» TASK REQUIREMENTS:
With the images removed, reproduce each entry below word for word.

» TASK DATA:
┄┄┄┄┄┄┄┄┄┄┄┄┄┄┄┄┄┄┄┄

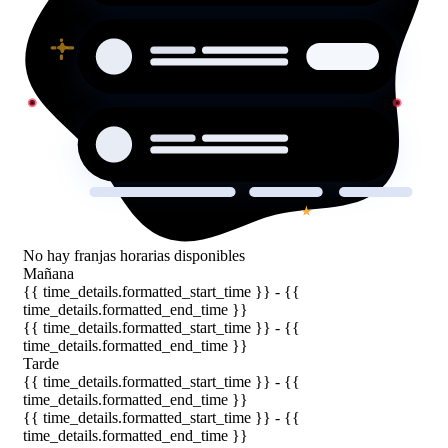
No hay franjas horarias disponibles
Mañana
{{ time_details.formatted_start_time }} - {{
time_details.formatted_end_time }}
{{ time_details.formatted_start_time }} - {{
time_details.formatted_end_time }}
Tarde
{{ time_details.formatted_start_time }} - {{
time_details.formatted_end_time }}
{{ time_details.formatted_start_time }} - {{
time_details.formatted_end_time }}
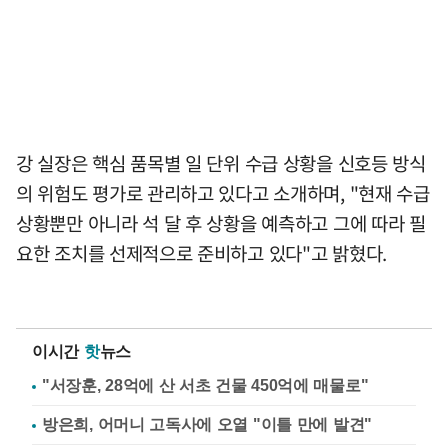
강 실장은 핵심 품목별 일 단위 수급 상황을 신호등 방식
의 위험도 평가로 관리하고 있다고 소개하며, "현재 수급
상황뿐만 아니라 석 달 후 상황을 예측하고 그에 따라 필
요한 조치를 선제적으로 준비하고 있다"고 밝혔다.
이시간
핫
뉴스
"서장훈, 28억에 산 서초 건물 450억에 매물로"
방은희, 어머니 고독사에 오열 "이틀 만에 발견"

┄┄┄┄┄┄┄┄┄┄┄┄┄┄┄┄┄┄┄┄

» THE ANSWER:
No hay franjas horarias disponibles
Mañana
{{ time_details.formatted_start_time }} - {{
time_details.formatted_end_time }}
{{ time_details.formatted_start_time }} - {{
time_details.formatted_end_time }}
Tarde
{{ time_details.formatted_start_time }} - {{
time_details.formatted_end_time }}
{{ time_details.formatted_start_time }} - {{
time_details.formatted_end_time }}
강 실장은 핵심 품목별 일 단위 수급 상황을 신호등 방식
의 위험도 평가로 관리하고 있다고 소개하며, "현재 수급
상황뿐만 아니라 석 달 후 상황을 예측하고 그에 따라 필
요한 조치를 선제적으로 준비하고 있다"고 밝혔다.
이시간
핫
뉴스
"서장훈, 28억에 산 서초 건물 450억에 매물로"
방은희, 어머니 고독사에 오열 "이틀 만에 발견"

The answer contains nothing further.